First, given that I’ve already divided state populations by the number of law students and done the same above with state GSP, there’s really no reason to create a table with GSP (per capita)/number of law students. The results would largely the same and would mislead one into thinking that incomes are evenly distributed intrastate when they vary. Comparing law student saturation to GSP (Purchasing Power Parity) or state Gini coefficients would be much more helpful, but I can’t find those data post housing-bubble.
Second, the tables alone don’t tell us what the absolute point of saturation is. If no state can handle fewer than one law student per 4,000 citizens or one law student per $150 million in state GSP, then the system is way overburdened. By contrast if they’re much lower, then we won’t need to worry what will happen if the bubble bursts soon. As a benchmark though, knowing how the topic is covered in the Minnesota press (e.g. here) persuades me that the regions the data point to are oversaturated with law students, if not law schools, with a caveat below.

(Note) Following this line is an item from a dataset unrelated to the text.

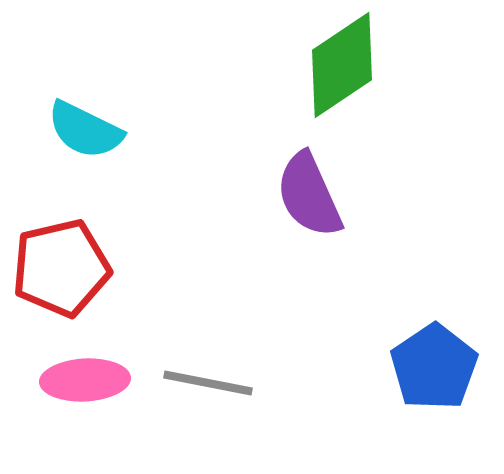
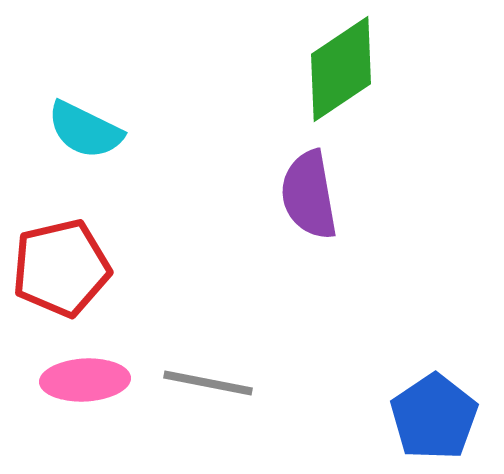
green diamond: moved 1 px left, 4 px down
purple semicircle: rotated 14 degrees clockwise
blue pentagon: moved 50 px down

Noticeably, in the 20 states that’re above the national average, there are 98 ABA law schools. Not many of them have opened recently, however. Bear in mind that when my data start in 1970, 155 ABA-accredited law schools were in existence. My theory is that in the postwar period the population and economy existed in the northeast. It has since shifted away from there, but the legal education infrastructure hasn’t reduced correspondingly. On occasion, it’s grown, such as in New York, which added four law schools. In terms of the tuition bubble, wealthier states are known for providing large starting salaries, causing law students to compete for them, and students may lack complete information regarding their prospects. In other words, they may see the effects of bimodal salaries released by law schools without understanding them. Law students in states without these kinds of jobs probably don’t go to law school hoping to make huge salaries intrastate to begin with. I hope.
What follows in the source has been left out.